Task input: Begin
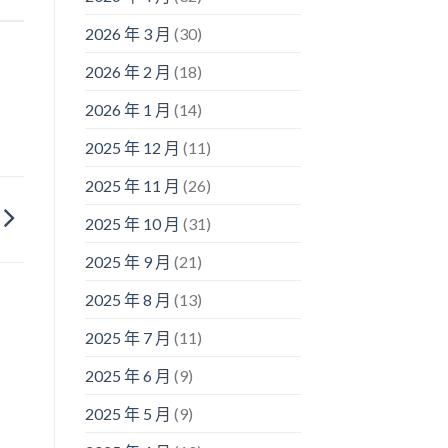
2026 年 3 月
(30)
2026 年 2 月
(18)
2026 年 1 月
(14)
2025 年 12 月
(11)
2025 年 11 月
(26)
2025 年 10 月
(31)
2025 年 9 月
(21)
2025 年 8 月
(13)
2025 年 7 月
(11)
2025 年 6 月
(9)
2025 年 5 月
(9)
Task input: End
> Try it
Restate every line of the data above word for word, with the images removed.

> Exercise result
2026 年 3 月
(30)
2026 年 2 月
(18)
2026 年 1 月
(14)
2025 年 12 月
(11)
2025 年 11 月
(26)
2025 年 10 月
(31)
2025 年 9 月
(21)
2025 年 8 月
(13)
2025 年 7 月
(11)
2025 年 6 月
(9)
2025 年 5 月
(9)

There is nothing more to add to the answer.